Research continues to look for ways to understand clear-cell tumor progression. A suggested mechanism is the amplification and overexpression of CCNE1 which is thought to promote the tumor's aggressive behavior. In addition, they also test negative for estrogen and progesterone receptors and Wilm tumor suppressor 1. The CCNE1 gene encodes for the cyclin E1 protein which accumulates at the G1-S phase transition point of the cell cycle. Detecting the cancerous tumor progression can be difficult for pathologists. While some tumors will appear in the ovary, others spread over the outer lining of the ovary and to other organs such as the uterus, fallopian tube, and lymph glands.

==Clinical relevance==
Clear-cell tumors are frequently found at an early stage and therefore can be cured with surgery. Through clinical examination or preoperative imaging techniques, tumors have been reported to range from 3-20 cm. Most ovarian tumors are benign and rarely spread past the ovary. Therefore, surgical removal of the ovary or partial removal of the ovary is sufficient for treatment for malignant tumors. When diagnosed beyond FIGO (International Federation of Gynecology and Obstetrics) stage 1 patients usually have a poor prognosis. If the malignant tumors metastasize and spread throughout the body then they could potentially be fatal. Clear-cell tumors have been found to be resistant to conventional chemotherapy using platinum and taxane. Although the cause of this chemoresistance is unknown, there is research that provides partial explanation of this occurrence. For example, studies show that clear-cell tumor cells proliferate at lower rates than serous adenocarcinomas which then could aid in a lower response from clear-cell tumors to chemotherapies.

Given that treatment options are limited for ovarian clear-cell cancer patients, researchers are studying biomarkers or specific pathways that could aid in developing future treatment.

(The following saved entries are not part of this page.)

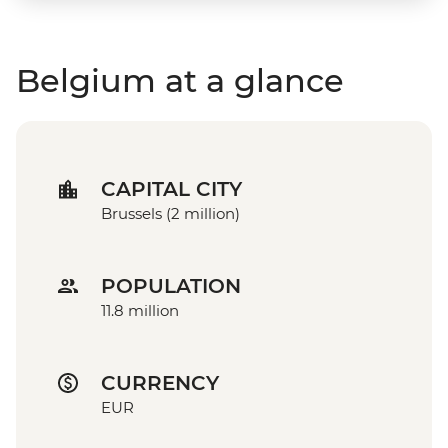
Belgium at a glance
CAPITAL CITY
Brussels (2 million)
POPULATION
11.8 million
CURRENCY
EUR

These patients are good candidates for targeted therapies since the standard does not adequately help their care. Some suggested therapeutic targets include the PI3K/AKT/mTOR, VEGF, Il-6/STAT3, MET, and HNF-1beta pathways. Better insight into genomic heterogeneity would also provide a personalized approach to identifying treatment targets for clear-cell tumor patients that share similar phenotypes. Developing stronger options is also beneficial because ovarian cancer is the fifth leading cause of cancer deaths for women and is one of the most lethal gynecological cancers.